Each line below must be printed exactly as it stands.

***** Entries provided *****

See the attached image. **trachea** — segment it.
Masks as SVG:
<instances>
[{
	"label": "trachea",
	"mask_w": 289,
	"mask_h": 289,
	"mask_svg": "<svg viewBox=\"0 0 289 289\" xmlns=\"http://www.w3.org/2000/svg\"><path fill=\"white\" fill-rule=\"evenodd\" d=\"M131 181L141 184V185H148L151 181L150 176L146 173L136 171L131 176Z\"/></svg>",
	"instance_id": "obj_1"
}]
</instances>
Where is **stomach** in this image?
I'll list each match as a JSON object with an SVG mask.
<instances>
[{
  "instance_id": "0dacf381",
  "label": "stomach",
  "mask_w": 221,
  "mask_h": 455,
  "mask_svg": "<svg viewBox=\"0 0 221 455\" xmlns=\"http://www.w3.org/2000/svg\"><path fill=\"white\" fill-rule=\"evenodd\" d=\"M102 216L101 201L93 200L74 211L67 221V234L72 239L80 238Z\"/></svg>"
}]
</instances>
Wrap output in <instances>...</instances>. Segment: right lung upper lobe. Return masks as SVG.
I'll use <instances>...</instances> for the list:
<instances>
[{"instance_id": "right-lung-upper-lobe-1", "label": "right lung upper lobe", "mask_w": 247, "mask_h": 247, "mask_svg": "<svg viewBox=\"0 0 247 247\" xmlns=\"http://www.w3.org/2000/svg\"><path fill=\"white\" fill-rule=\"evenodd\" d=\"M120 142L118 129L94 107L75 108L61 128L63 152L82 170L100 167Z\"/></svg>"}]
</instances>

*****

Written answer:
See the attached image. **trachea** — segment it.
Masks as SVG:
<instances>
[{
	"label": "trachea",
	"mask_w": 289,
	"mask_h": 289,
	"mask_svg": "<svg viewBox=\"0 0 289 289\" xmlns=\"http://www.w3.org/2000/svg\"><path fill=\"white\" fill-rule=\"evenodd\" d=\"M131 181L141 184V185H148L151 181L150 176L146 173L136 171L131 176Z\"/></svg>",
	"instance_id": "obj_1"
}]
</instances>
Where is **stomach** in this image?
I'll list each match as a JSON object with an SVG mask.
<instances>
[{
  "instance_id": "0dacf381",
  "label": "stomach",
  "mask_w": 221,
  "mask_h": 455,
  "mask_svg": "<svg viewBox=\"0 0 221 455\" xmlns=\"http://www.w3.org/2000/svg\"><path fill=\"white\" fill-rule=\"evenodd\" d=\"M102 216L101 201L93 200L74 211L67 221V234L72 239L80 238Z\"/></svg>"
}]
</instances>
Wrap output in <instances>...</instances>. Segment: right lung upper lobe. Return masks as SVG.
I'll use <instances>...</instances> for the list:
<instances>
[{"instance_id": "right-lung-upper-lobe-1", "label": "right lung upper lobe", "mask_w": 247, "mask_h": 247, "mask_svg": "<svg viewBox=\"0 0 247 247\" xmlns=\"http://www.w3.org/2000/svg\"><path fill=\"white\" fill-rule=\"evenodd\" d=\"M120 142L118 129L94 107L75 108L61 128L63 152L82 170L100 167Z\"/></svg>"}]
</instances>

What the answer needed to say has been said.